The first two fields, fib_hash and fib_lhash, are hash table nodes that allow the kernel to quickly locate this "ID card." The following fields determine when this card should be reclaimed.

  • fib_net: Points to the Network Namespace. This is what makes containerization possible; each container has its own network stack, and naturally, its own fib_info pool.
  • fib_treeref: This is a reference count, but it counts "how many fib_aliass point to me." Remember the fib_alias we discussed in the previous section? If multiple routes differ only in TOS or priority, they can share the same fib_info. For each such alias, this count increments by 1. It increments in fib_create_info() and decrements in fib_release_info().
  • fib_clntref: This is another reference count, more like a "client reference." It also increments on creation and decrements in fib_info_put(). If it drops to 0, it means no one is using this routing entry, and free_fib_info() will be called to clean up the scene.
  • fib_dead: This is a death flag. If you want to free a fib_info, you must set this bit to 1 first. If you dare to call free_fib_info() without setting it, the kernel will refuse to free it—it considers the object still alive.
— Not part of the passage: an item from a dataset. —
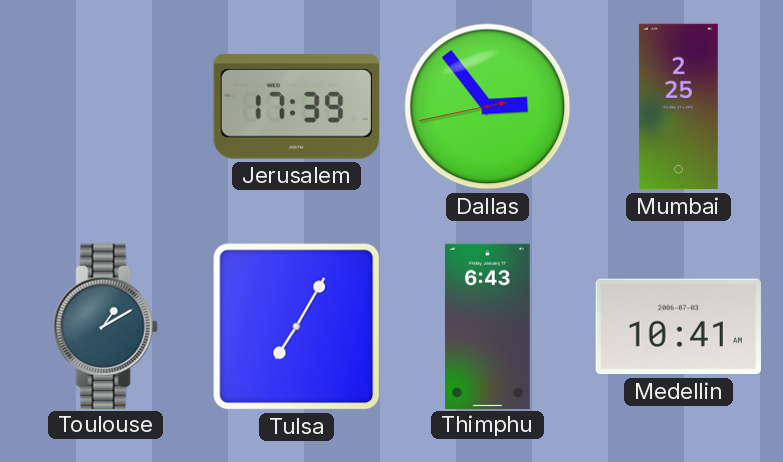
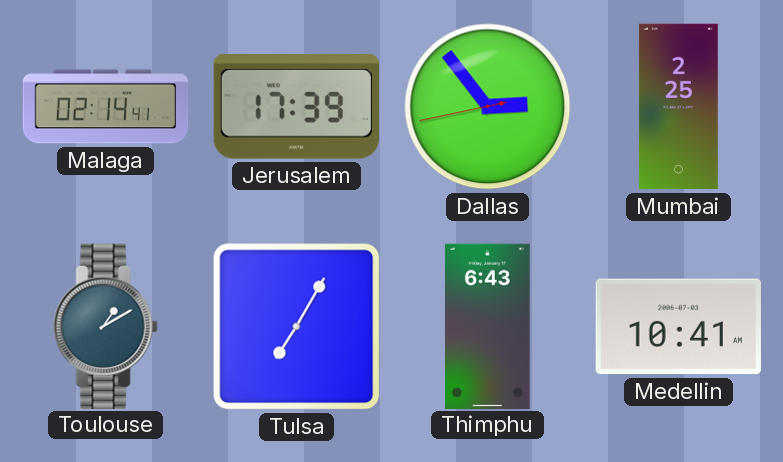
Malaga: none -> 02:14
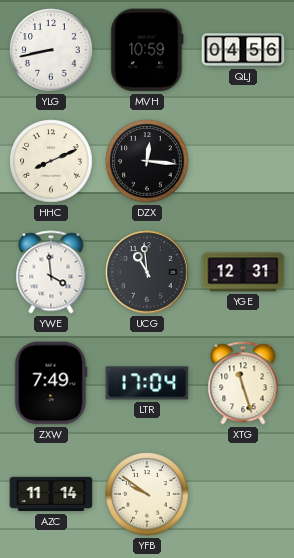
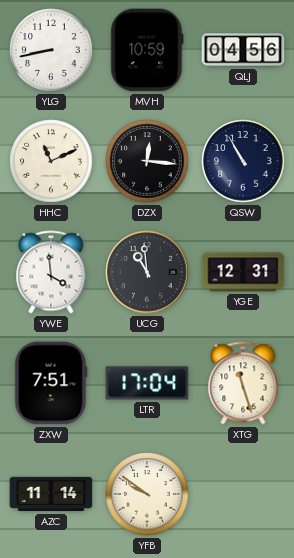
HHC: 8:11 -> 11:11
QSW: none -> 10:55
ZXW: 7:49 -> 7:51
It's like slapping a "canceled" label on an object to prevent accidental deletion.

Attributes: Who, Where, and How Far

The following fields define the essence of the route.

fib_protocol: Who Mandated It?

fib_protocol tells the kernel "who" added this route. This is crucial because the source determines the level of trust and how it is handled.

If you type a command in user space without any modifiers:

ip route add 192.168.1.0/24 dev eth0

The kernel assumes this is RTPROT_BOOT (boot configuration) by default.

If you explicitly add a modifier:

ip route add 192.168.1.0/24 dev eth0 proto static

It becomes RTPROT_STATIC (static configuration by an administrator).

Besides these, there are a few other regulars:

  • RTPROT_KERNEL: Added by the kernel itself. For example, the local loopback route (127.0.0.0/8) is configured by the kernel at startup—no need for you to worry about it.
  • RTPROT_REDIRECT: Rarely seen in IPv4, mostly used in IPv6, indicating a route triggered by an ICMP Redirect message.
  • RTPROT_RA: Used for IPv6 Router Advertisements—don't confuse it with the Router Alert Option.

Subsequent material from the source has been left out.